Most 30-day readmissions are experienced by patients who have multiple hospital stays. Efforts to reduce readmissions must look beyond a single 30-day period.
Published Online: June 27, 2014
Jeanne T. Black, PhD, MBA
To examine the population of inpatients with multiple hospitalizations at a large urban medical center in order to understand the types of patients who are at highest risk for 30-day readmission.
Descriptive retrospective cohort analysis using hospital administrative data.
Bivariate analysis of clinical and sociodemographic characteristics of 19,049 adult inpatients discharged with a medical MS-DRG between July 1, 2009, and December 2010, and all subsequent inpatient admissions in the 180 days following each index discharge.

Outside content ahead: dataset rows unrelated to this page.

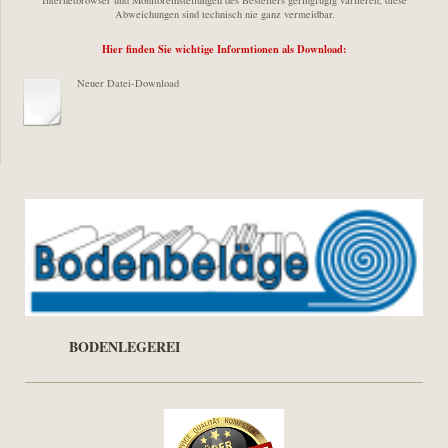
Internetbrowser und Monitoreinstellungen des Bestellers geringfügig variieren; diese
Abweichungen sind technisch nie ganz vermeidbar.
Hier finden Sie wichtige Informtionen als Download:
Neuer Datei-Download
BODENLEGEREI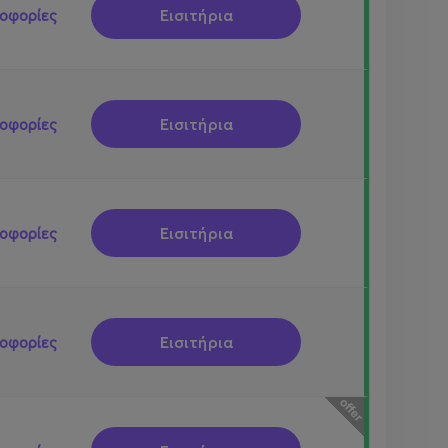
Εισιτήρια
οφορίες
Εισιτήρια
οφορίες
Εισιτήρια
οφορίες
Εισιτήρια
οφορίες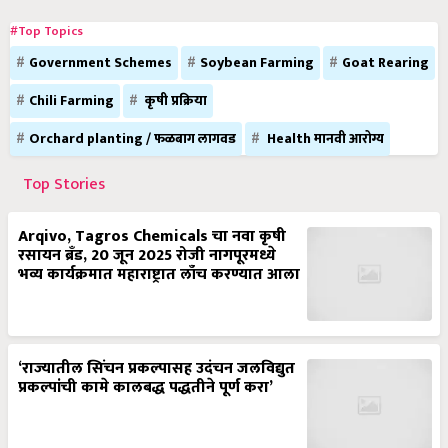
#Top Topics
Government Schemes
Soybean Farming
Goat Rearing
Chili Farming
कृषी प्रक्रिया
Orchard planting / फळबाग लागवड
Health मानवी आरोग्य
Top Stories
Arqivo, Tagros Chemicals चा नवा कृषी
रसायन ब्रँड, 20 जून 2025 रोजी नागपूरमध्ये
भव्य कार्यक्रमात महाराष्ट्रात लाँच करण्यात आला
‘राज्यातील सिंचन प्रकल्पासह उदंचन जलविद्युत
प्रकल्पांची कामे कालबद्ध पद्धतीने पूर्ण करा’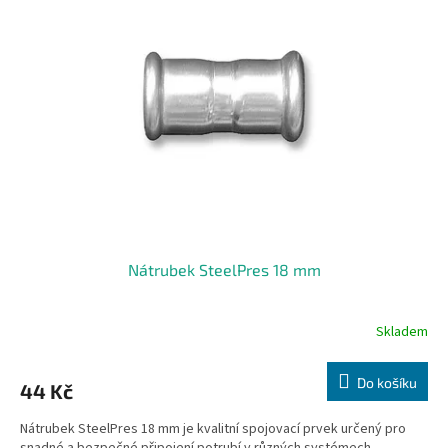
Nátrubek SteelPres 18 mm
Skladem
Do košíku
44 Kč
Nátrubek SteelPres 18 mm je kvalitní spojovací prvek určený pro
snadné a bezpečné připojení potrubí v různých systémech.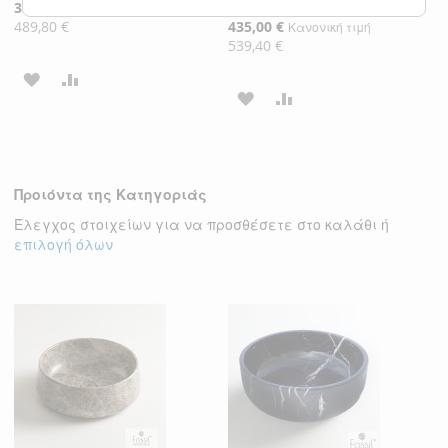
Ειδική
395,00 €
Κανονική τιμή
Τιμή
489,80 €
Ειδική
435,00 €
Κανονική τιμή
Τιμή
539,40 €
ΠΡΟΣΘΉΚΗ
ΠΡΟΣΘΉΚΗ
ΠΡΟΣΘΉΚΗ
ΠΡΟΣΘΉΚΗ
ΣΤΗ
ΓΙΑ
ΣΤΗ
ΓΙΑ
ΛΊΣΤΑ
ΣΎΓΚΡΙΣΗ
ΛΊΣΤΑ
ΣΎΓΚΡΙΣΗ
ΕΠΙΘΥΜΙΏΝ
Προιόντα της Κατηγοριάς
ΕΠΙΘΥΜΙΏΝ
Έλεγχος στοιχείων για να προσθέσετε στο καλάθι ή
επιλογή όλων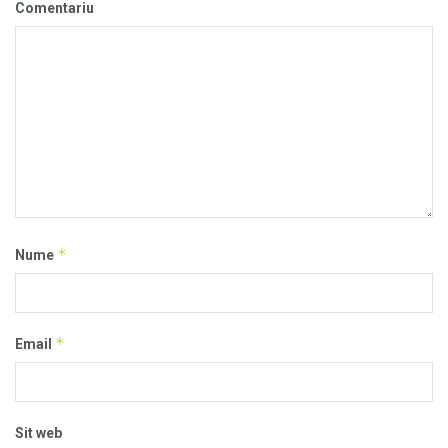
Comentariu
*
Nume
*
Email
Sit web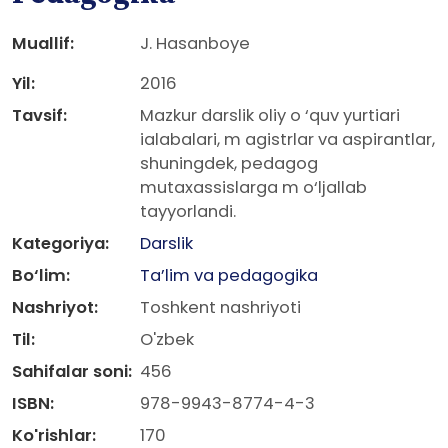
Muallif:
J. Hasanboye
Yil:
2016
Tavsif:
Mazkur darslik oliy o ‘quv yurtiari
ialabalari, m agistrlar va aspirantlar,
shuningdek, pedagog
mutaxassislarga m o‘ljallab
tayyorlandi.
Kategoriya:
Darslik
Bo‘lim:
Ta’lim va pedagogika
Nashriyot:
Toshkent nashriyoti
Til:
O'zbek
Sahifalar soni:
456
ISBN:
978-9943-8774-4-3
Ko'rishlar:
170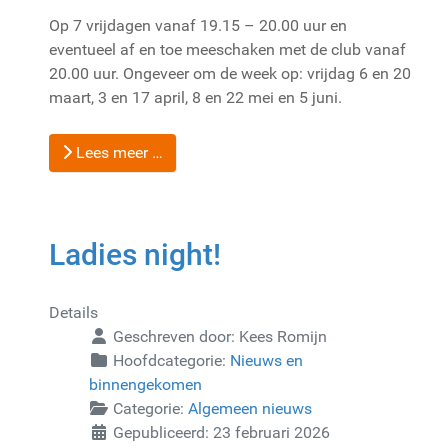
Op 7 vrijdagen vanaf 19.15 – 20.00 uur en
eventueel af en toe meeschaken met de club vanaf
20.00 uur. Ongeveer om de week op: vrijdag 6 en 20
maart, 3 en 17 april, 8 en 22 mei en 5 juni.
Lees meer …
Ladies night!
Details
Geschreven door:
Kees Romijn
Hoofdcategorie:
Nieuws en
binnengekomen
Categorie:
Algemeen nieuws
Gepubliceerd: 23 februari 2026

Patients with 6 or more stays (very frequent readmissions) represented 0.8% of patients and 17.3% of 30-day readmissions. Those with 3 to 5 stays (frequent readmissions) comprised 9.4% of patients and 54.3% of 30-day readmissions. These patients differed significantly from those who had fewer hospitalizations with respect to age, race/ethnicity, gender, English proficiency, and insurance type.
Most 30-day readmissions are experienced by patients who have multiple, frequent hospital admissions. Efforts to reduce readmissions must look beyond the current focus on a single hospital discharge and transition period.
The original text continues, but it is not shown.